## Work to complete
Retype each line of the data below exactly, beginning with the first and ending with the one that contains "cambio, al alabarles, que". Pictures do not belong in the copy.

## Dataset
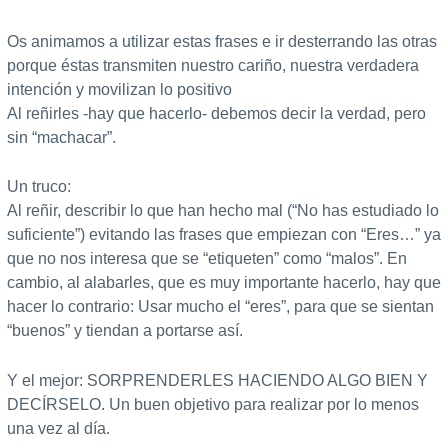
Os animamos a utilizar estas frases e ir desterrando las otras
porque éstas transmiten nuestro cariño, nuestra verdadera
intención y movilizan lo positivo
Al reñirles -hay que hacerlo- debemos decir la verdad, pero
sin “machacar”.
Un truco:
Al reñir, describir lo que han hecho mal (“No has estudiado lo
suficiente”) evitando las frases que empiezan con “Eres…” ya
que no nos interesa que se “etiqueten” como “malos”. En
cambio, al alabarles, que es muy importante hacerlo, hay que
hacer lo contrario: Usar mucho el “eres”, para que se sientan
“buenos” y tiendan a portarse así.
Y el mejor: SORPRENDERLES HACIENDO ALGO BIEN Y
DECÍRSELO. Un buen objetivo para realizar por lo menos
una vez al día.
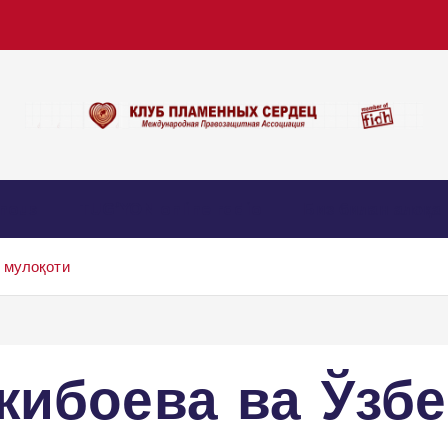
nous
TUG’YON online radio
Биз билан алоқа
 мулоқоти
жибоева ва Ўзбе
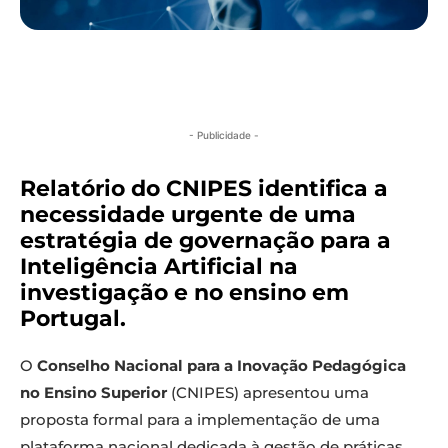
- Publicidade -
Relatório do CNIPES identifica a
necessidade urgente de uma
estratégia de governação para a
Inteligência Artificial na
investigação e no ensino em
Portugal.
O
Conselho Nacional para a Inovação Pedagógica
no Ensino Superior
(CNIPES) apresentou uma
proposta formal para a implementação de uma
plataforma nacional dedicada à gestão de práticas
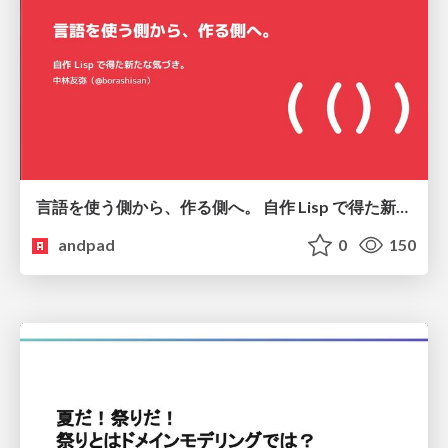
言語を使う側から、作る側へ。 自作 Lisp で得た新たな気づき。
andpad
0
150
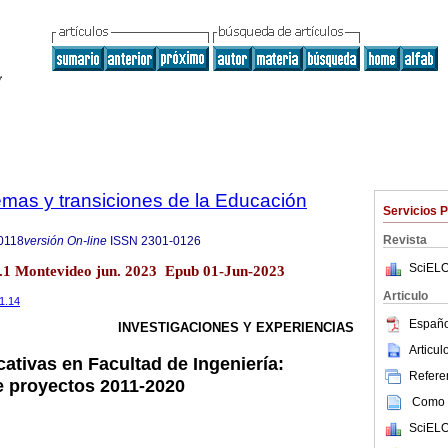
emas y transiciones de la Educación
Servicios 
Revista
0118
versión On-line
ISSN
2301-0126
SciELO
o.1 Montevideo jun. 2023 Epub 01-Jun-2023
Articulo
.1.14
Españo
INVESTIGACIONES Y EXPERIENCIAS
Articu
ativas en Facultad de Ingeniería:
Referen
e proyectos 2011-2020
Como c
SciELO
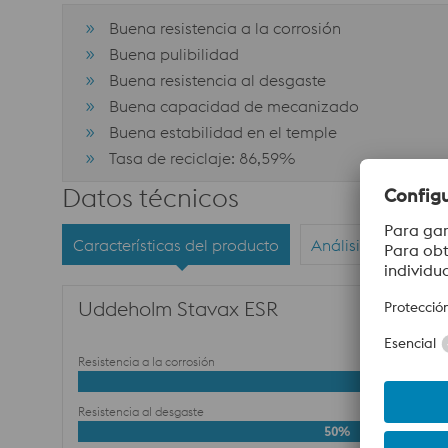
Buena resistencia a la corrosión
Buena pulibilidad
Buena resistencia al desgaste
Buena capacidad de mecanizado
Buena estabilidad en el temple
Tasa de reciclaje: 86,59%
Datos técnicos
Características del producto
Análisis químico
Uddeholm Stavax ESR
Resistencia a la corrosión
Resistencia al desgaste
50%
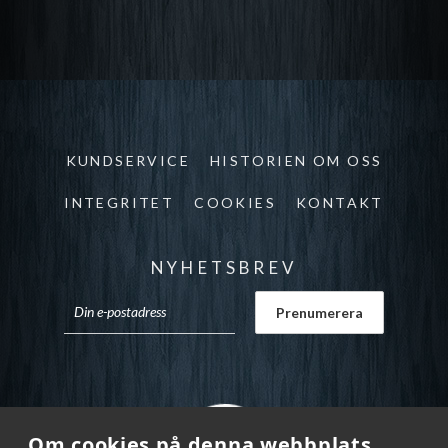
KUNDSERVICE
HISTORIEN OM OSS
INTEGRITET
COOKIES
KONTAKT
NYHETSBREV
Om cookies på denna webbplats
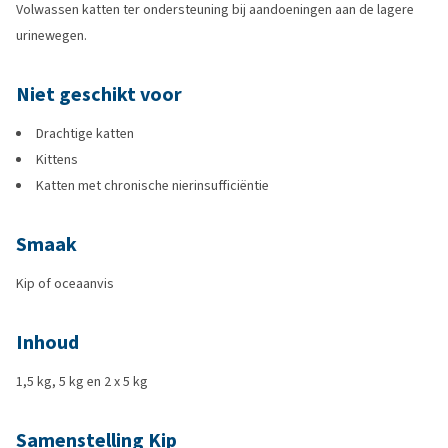
Volwassen katten ter ondersteuning bij aandoeningen aan de lagere
urinewegen.
Niet geschikt voor
Drachtige katten
Kittens
Katten met chronische nierinsufficiëntie
Smaak
Kip of oceaanvis
Inhoud
1,5 kg, 5 kg en 2 x 5 kg
Samenstelling Kip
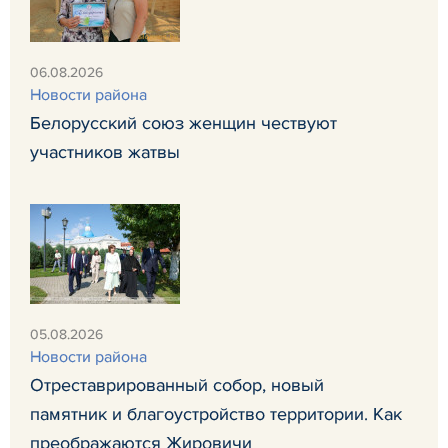
06.08.2026
Новости района
Белорусский союз женщин чествуют
участников жатвы
05.08.2026
Новости района
Отреставрированный собор, новый
памятник и благоустройство территории. Как
преображаются Жировичи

## Answer section
Os animamos a utilizar estas frases e ir desterrando las otras
porque éstas transmiten nuestro cariño, nuestra verdadera
intención y movilizan lo positivo
Al reñirles -hay que hacerlo- debemos decir la verdad, pero
sin “machacar”.
Un truco:
Al reñir, describir lo que han hecho mal (“No has estudiado lo
suficiente”) evitando las frases que empiezan con “Eres…” ya
que no nos interesa que se “etiqueten” como “malos”. En
cambio, al alabarles, que es muy importante hacerlo, hay que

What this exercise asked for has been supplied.